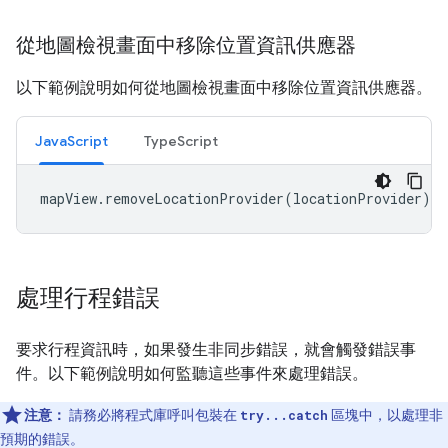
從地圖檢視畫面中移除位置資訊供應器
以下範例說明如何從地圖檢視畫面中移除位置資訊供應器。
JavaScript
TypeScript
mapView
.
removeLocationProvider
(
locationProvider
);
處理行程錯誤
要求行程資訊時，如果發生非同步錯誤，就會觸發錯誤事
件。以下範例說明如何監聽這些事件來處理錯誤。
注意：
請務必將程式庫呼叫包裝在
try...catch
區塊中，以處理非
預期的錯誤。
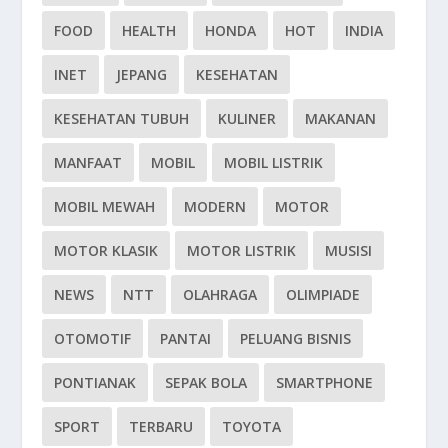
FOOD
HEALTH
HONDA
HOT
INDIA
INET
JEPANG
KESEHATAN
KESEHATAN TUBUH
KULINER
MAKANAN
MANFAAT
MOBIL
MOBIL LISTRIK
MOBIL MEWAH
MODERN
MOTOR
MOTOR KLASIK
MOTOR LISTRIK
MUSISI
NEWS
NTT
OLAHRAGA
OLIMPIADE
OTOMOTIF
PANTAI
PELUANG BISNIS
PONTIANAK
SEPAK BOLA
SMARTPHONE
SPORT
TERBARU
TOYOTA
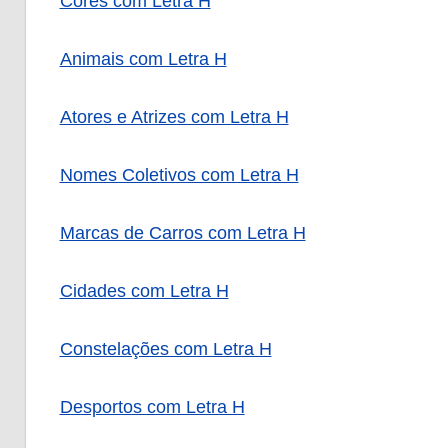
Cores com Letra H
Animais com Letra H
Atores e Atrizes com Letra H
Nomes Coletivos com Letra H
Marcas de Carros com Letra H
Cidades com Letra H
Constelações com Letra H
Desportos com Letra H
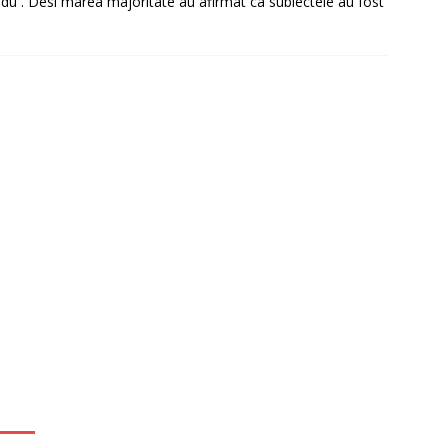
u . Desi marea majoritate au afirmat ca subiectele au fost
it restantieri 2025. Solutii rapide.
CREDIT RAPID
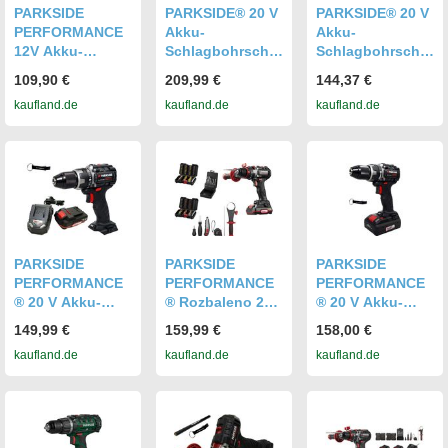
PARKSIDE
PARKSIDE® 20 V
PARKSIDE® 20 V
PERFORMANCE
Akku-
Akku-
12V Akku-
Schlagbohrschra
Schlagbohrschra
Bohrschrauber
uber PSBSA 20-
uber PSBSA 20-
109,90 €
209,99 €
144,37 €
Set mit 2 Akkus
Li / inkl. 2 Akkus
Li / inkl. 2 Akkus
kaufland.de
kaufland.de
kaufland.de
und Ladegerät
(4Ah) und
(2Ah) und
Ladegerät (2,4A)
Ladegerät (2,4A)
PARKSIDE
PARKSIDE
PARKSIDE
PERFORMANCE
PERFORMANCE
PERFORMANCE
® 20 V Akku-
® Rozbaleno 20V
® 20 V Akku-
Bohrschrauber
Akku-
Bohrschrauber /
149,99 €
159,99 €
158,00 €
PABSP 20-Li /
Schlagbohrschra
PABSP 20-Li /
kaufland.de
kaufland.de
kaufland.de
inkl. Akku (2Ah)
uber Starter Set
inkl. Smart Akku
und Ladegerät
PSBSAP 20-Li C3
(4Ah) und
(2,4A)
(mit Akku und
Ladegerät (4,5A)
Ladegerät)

★ ★ ★

Work item:
Exactly repeat only the lines from the one with "it restantieri 2025. Solutii rapide." to the closing line above, both included, and omit every picture.

Response below:
it restantieri 2025. Solutii rapide.
CREDIT RAPID
PARKSIDE
PARKSIDE® 20 V
PARKSIDE® 20 V
PERFORMANCE
Akku-
Akku-
12V Akku-
Schlagbohrschra
Schlagbohrschra
Bohrschrauber
uber PSBSA 20-
uber PSBSA 20-
109,90 €
209,99 €
144,37 €
Set mit 2 Akkus
Li / inkl. 2 Akkus
Li / inkl. 2 Akkus
kaufland.de
kaufland.de
kaufland.de
und Ladegerät
(4Ah) und
(2Ah) und
Ladegerät (2,4A)
Ladegerät (2,4A)
PARKSIDE
PARKSIDE
PARKSIDE
PERFORMANCE
PERFORMANCE
PERFORMANCE
® 20 V Akku-
® Rozbaleno 20V
® 20 V Akku-
Bohrschrauber
Akku-
Bohrschrauber /
149,99 €
159,99 €
158,00 €
PABSP 20-Li /
Schlagbohrschra
PABSP 20-Li /
kaufland.de
kaufland.de
kaufland.de
inkl. Akku (2Ah)
uber Starter Set
inkl. Smart Akku
und Ladegerät
PSBSAP 20-Li C3
(4Ah) und
(2,4A)
(mit Akku und
Ladegerät (4,5A)
Ladegerät)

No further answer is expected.